(Stored dataset items)
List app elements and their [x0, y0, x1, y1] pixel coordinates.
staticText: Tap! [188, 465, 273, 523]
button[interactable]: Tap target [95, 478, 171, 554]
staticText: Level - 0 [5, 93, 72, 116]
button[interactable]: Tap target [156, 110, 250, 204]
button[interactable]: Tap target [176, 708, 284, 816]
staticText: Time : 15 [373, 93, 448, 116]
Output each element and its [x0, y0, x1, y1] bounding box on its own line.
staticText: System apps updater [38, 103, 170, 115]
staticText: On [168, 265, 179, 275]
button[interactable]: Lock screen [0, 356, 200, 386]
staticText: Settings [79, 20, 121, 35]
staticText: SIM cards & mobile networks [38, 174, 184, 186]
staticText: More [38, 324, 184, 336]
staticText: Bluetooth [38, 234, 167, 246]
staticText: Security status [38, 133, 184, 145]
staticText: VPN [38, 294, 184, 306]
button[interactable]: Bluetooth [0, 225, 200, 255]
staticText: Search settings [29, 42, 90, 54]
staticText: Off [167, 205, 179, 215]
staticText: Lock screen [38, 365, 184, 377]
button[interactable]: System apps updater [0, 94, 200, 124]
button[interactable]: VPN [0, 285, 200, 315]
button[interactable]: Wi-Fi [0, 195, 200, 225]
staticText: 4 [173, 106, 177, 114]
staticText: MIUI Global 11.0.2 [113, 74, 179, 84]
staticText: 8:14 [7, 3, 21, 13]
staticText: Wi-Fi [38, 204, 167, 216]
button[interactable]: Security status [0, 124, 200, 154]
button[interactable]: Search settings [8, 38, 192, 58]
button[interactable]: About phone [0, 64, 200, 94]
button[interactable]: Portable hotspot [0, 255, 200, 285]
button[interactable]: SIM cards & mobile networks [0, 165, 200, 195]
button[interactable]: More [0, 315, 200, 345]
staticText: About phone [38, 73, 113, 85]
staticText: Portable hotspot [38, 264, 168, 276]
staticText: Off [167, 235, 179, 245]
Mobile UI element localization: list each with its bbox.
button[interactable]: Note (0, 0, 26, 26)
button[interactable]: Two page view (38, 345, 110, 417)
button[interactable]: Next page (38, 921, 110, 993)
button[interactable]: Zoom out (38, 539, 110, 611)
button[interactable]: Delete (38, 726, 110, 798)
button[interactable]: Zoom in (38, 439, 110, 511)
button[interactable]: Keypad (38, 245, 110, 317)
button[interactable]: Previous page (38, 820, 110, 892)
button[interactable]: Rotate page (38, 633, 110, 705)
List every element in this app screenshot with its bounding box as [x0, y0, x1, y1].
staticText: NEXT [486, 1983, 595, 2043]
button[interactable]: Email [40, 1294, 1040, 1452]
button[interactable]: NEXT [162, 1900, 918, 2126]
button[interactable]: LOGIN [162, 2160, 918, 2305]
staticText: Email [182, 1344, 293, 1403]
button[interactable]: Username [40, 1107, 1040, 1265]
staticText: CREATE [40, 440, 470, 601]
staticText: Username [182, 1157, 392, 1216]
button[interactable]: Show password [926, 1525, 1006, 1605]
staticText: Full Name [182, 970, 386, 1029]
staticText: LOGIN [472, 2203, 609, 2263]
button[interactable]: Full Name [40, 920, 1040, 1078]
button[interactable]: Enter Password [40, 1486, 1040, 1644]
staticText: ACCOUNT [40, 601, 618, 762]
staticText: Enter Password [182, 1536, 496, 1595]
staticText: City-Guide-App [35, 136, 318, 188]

TASK GOAL =
An exact copy of all the entries is the required answer.

SOLUTION TO THIS PROBLEM =
List app elements and their [x0, y0, x1, y1] pixel coordinates.
staticText: Tap! [188, 465, 273, 523]
button[interactable]: Tap target [95, 478, 171, 554]
staticText: Level - 0 [5, 93, 72, 116]
button[interactable]: Tap target [156, 110, 250, 204]
button[interactable]: Tap target [176, 708, 284, 816]
staticText: Time : 15 [373, 93, 448, 116]
Output each element and its [x0, y0, x1, y1] bounding box on its own line.
staticText: System apps updater [38, 103, 170, 115]
staticText: On [168, 265, 179, 275]
button[interactable]: Lock screen [0, 356, 200, 386]
staticText: Settings [79, 20, 121, 35]
staticText: SIM cards & mobile networks [38, 174, 184, 186]
staticText: More [38, 324, 184, 336]
staticText: Bluetooth [38, 234, 167, 246]
staticText: Security status [38, 133, 184, 145]
staticText: VPN [38, 294, 184, 306]
button[interactable]: Bluetooth [0, 225, 200, 255]
staticText: Search settings [29, 42, 90, 54]
staticText: Off [167, 205, 179, 215]
staticText: Lock screen [38, 365, 184, 377]
button[interactable]: System apps updater [0, 94, 200, 124]
button[interactable]: VPN [0, 285, 200, 315]
button[interactable]: Wi-Fi [0, 195, 200, 225]
staticText: 4 [173, 106, 177, 114]
staticText: MIUI Global 11.0.2 [113, 74, 179, 84]
staticText: 8:14 [7, 3, 21, 13]
staticText: Wi-Fi [38, 204, 167, 216]
button[interactable]: Security status [0, 124, 200, 154]
button[interactable]: Search settings [8, 38, 192, 58]
button[interactable]: About phone [0, 64, 200, 94]
button[interactable]: Portable hotspot [0, 255, 200, 285]
button[interactable]: SIM cards & mobile networks [0, 165, 200, 195]
button[interactable]: More [0, 315, 200, 345]
staticText: About phone [38, 73, 113, 85]
staticText: Portable hotspot [38, 264, 168, 276]
staticText: Off [167, 235, 179, 245]
Mobile UI element localization: list each with its bbox.
button[interactable]: Note (0, 0, 26, 26)
button[interactable]: Two page view (38, 345, 110, 417)
button[interactable]: Next page (38, 921, 110, 993)
button[interactable]: Zoom out (38, 539, 110, 611)
button[interactable]: Delete (38, 726, 110, 798)
button[interactable]: Zoom in (38, 439, 110, 511)
button[interactable]: Keypad (38, 245, 110, 317)
button[interactable]: Previous page (38, 820, 110, 892)
button[interactable]: Rotate page (38, 633, 110, 705)
List every element in this app screenshot with its bounding box as [x0, y0, x1, y1].
staticText: NEXT [486, 1983, 595, 2043]
button[interactable]: Email [40, 1294, 1040, 1452]
button[interactable]: NEXT [162, 1900, 918, 2126]
button[interactable]: LOGIN [162, 2160, 918, 2305]
staticText: Email [182, 1344, 293, 1403]
button[interactable]: Username [40, 1107, 1040, 1265]
staticText: CREATE [40, 440, 470, 601]
staticText: Username [182, 1157, 392, 1216]
button[interactable]: Show password [926, 1525, 1006, 1605]
staticText: Full Name [182, 970, 386, 1029]
staticText: LOGIN [472, 2203, 609, 2263]
button[interactable]: Full Name [40, 920, 1040, 1078]
button[interactable]: Enter Password [40, 1486, 1040, 1644]
staticText: ACCOUNT [40, 601, 618, 762]
staticText: Enter Password [182, 1536, 496, 1595]
staticText: City-Guide-App [35, 136, 318, 188]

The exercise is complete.